- Activity -
Could you retype exactly the lines below between the one holding "什么是Reservoir(DAM币)？" and the one holding "die sagen „Andrea", inclusive, leaving out any pictures?

- Task data -
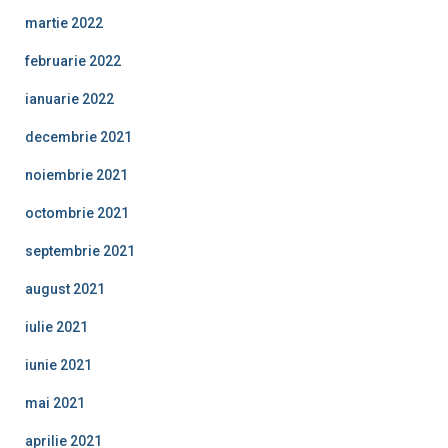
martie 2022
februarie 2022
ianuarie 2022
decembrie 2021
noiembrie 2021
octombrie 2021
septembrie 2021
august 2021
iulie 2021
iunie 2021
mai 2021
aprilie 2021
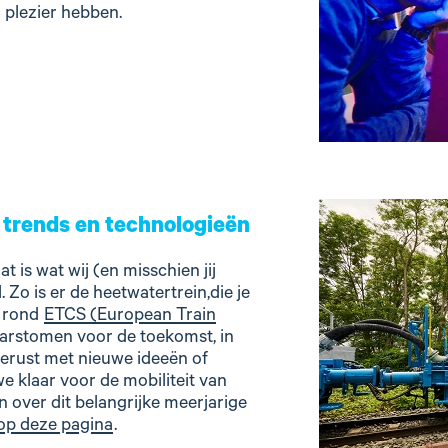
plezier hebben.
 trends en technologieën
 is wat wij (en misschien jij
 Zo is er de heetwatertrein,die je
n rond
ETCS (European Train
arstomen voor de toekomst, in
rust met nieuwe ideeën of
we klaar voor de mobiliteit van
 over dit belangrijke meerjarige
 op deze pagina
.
...
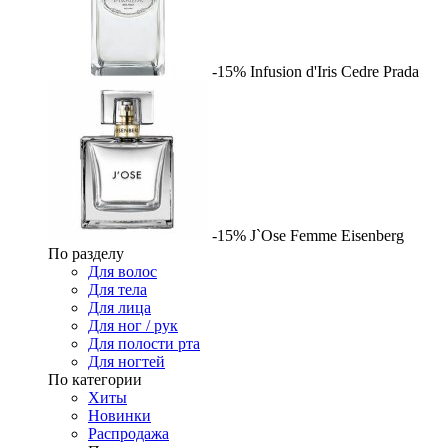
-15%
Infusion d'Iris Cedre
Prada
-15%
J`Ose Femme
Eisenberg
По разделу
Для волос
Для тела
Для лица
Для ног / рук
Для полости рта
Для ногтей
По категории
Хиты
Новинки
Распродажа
---
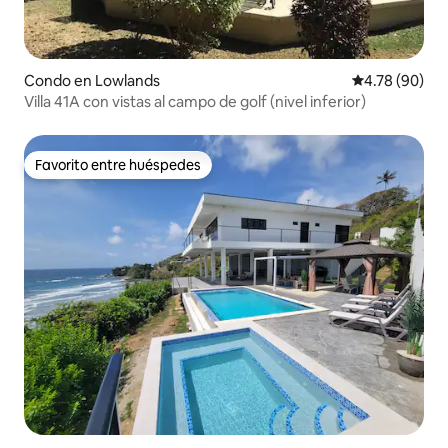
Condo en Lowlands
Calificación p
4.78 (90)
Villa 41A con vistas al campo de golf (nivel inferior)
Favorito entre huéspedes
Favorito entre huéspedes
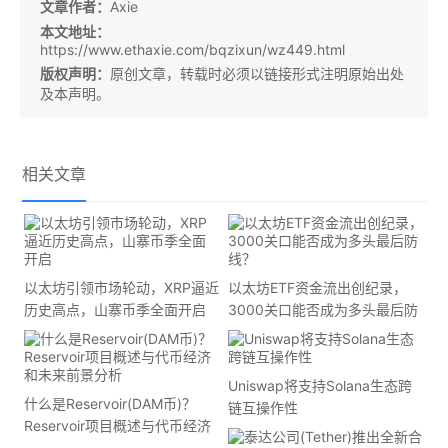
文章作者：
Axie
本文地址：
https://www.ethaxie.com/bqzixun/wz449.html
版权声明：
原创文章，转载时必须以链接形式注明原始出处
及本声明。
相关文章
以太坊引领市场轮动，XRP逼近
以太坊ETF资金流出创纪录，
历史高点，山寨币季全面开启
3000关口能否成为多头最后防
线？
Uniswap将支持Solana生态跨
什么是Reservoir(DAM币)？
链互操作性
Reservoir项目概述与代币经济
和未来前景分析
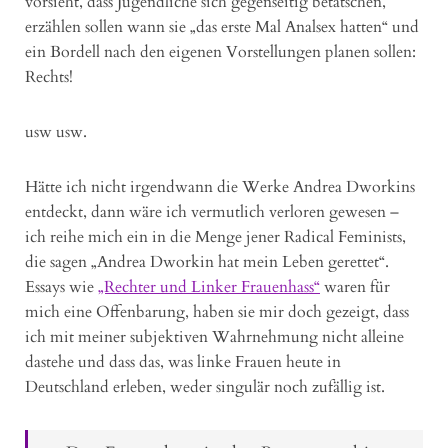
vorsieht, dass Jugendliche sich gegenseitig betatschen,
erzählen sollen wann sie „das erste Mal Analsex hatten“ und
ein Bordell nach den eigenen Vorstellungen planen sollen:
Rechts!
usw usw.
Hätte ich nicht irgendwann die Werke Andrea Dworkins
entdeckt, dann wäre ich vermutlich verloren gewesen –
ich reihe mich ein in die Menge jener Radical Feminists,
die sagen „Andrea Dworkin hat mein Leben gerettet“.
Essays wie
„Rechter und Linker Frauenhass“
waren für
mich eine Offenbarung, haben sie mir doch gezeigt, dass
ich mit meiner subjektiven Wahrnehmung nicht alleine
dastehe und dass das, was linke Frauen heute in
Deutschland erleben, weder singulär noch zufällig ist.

- Result -
什么是Reservoir(DAM币)？
链互操作性
Reservoir项目概述与代币经济
和未来前景分析
vorsieht, dass Jugendliche sich gegenseitig betatschen,
erzählen sollen wann sie „das erste Mal Analsex hatten“ und
ein Bordell nach den eigenen Vorstellungen planen sollen:
Rechts!
usw usw.
Hätte ich nicht irgendwann die Werke Andrea Dworkins
entdeckt, dann wäre ich vermutlich verloren gewesen –
ich reihe mich ein in die Menge jener Radical Feminists,
die sagen „Andrea Dworkin hat mein Leben gerettet“.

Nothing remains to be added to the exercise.